CHP Milli Savunmadan Sorumlu Genel Başkan Yardımcısı Yankı Bağcıoğlu, son dönemde yaşanan İHA olayları üzerinden değişen tehdit ortamına dikkat çekerek, savunma anlayışında stratejik, operasyonel ve teknolojik düzeyde kapsamlı bir güncellemeye ihtiyaç olduğunu vurguladı. Bağcıoğlu, özellikle insansız hava araçlarının önümüzdeki süreçte asimetrik tehdit oluşturmaya devam edeceğini belirtti.

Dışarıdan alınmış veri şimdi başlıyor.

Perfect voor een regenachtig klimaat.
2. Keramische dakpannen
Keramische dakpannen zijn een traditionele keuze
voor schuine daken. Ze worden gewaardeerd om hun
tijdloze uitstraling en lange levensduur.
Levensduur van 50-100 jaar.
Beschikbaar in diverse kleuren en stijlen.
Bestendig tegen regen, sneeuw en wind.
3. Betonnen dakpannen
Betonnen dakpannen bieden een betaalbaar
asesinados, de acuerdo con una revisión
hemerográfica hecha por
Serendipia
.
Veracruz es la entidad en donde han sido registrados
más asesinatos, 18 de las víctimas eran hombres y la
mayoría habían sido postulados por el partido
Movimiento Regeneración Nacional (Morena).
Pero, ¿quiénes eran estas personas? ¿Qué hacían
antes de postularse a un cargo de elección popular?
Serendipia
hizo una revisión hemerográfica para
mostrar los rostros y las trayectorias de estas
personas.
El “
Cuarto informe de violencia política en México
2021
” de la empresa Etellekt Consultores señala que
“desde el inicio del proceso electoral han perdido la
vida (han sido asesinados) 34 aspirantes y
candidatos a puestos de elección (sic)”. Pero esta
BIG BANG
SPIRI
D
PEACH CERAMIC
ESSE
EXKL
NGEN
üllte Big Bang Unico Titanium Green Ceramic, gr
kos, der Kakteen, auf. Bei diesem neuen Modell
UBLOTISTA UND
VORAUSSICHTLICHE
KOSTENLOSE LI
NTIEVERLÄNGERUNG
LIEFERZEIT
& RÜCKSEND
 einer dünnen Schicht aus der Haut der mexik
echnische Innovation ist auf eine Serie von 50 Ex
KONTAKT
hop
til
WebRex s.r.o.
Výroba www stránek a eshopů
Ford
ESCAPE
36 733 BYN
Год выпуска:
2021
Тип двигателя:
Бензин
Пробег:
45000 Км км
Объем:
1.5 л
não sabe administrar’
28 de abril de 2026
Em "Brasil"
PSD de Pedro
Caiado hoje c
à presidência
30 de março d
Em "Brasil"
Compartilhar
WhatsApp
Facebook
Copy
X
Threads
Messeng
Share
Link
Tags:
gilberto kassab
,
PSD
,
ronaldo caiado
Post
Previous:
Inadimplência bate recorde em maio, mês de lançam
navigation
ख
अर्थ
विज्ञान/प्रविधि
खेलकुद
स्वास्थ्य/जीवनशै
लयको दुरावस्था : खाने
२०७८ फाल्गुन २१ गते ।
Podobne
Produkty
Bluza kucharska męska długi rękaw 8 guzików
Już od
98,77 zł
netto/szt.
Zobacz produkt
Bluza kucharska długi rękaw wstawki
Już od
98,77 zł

Yaşanan son olayda erken ihbar sistemleri ve reaksiyon unsurlarının mevcut mevzuat çerçevesinde görevlerini yerine getirdiğini ifade eden Bağcıoğlu, buna rağmen gelecekte daha karmaşık ve kapsamlı tehditlerle karşılaşılabileceğini söyledi. Bu nedenle benzer olaylardan ve farklı bölgelerdeki gelişmelerden ders çıkarılmasının hayati önemde olduğunu dile getirdi.
“Savunma projeleri yeniden önceliklendirilmelidir”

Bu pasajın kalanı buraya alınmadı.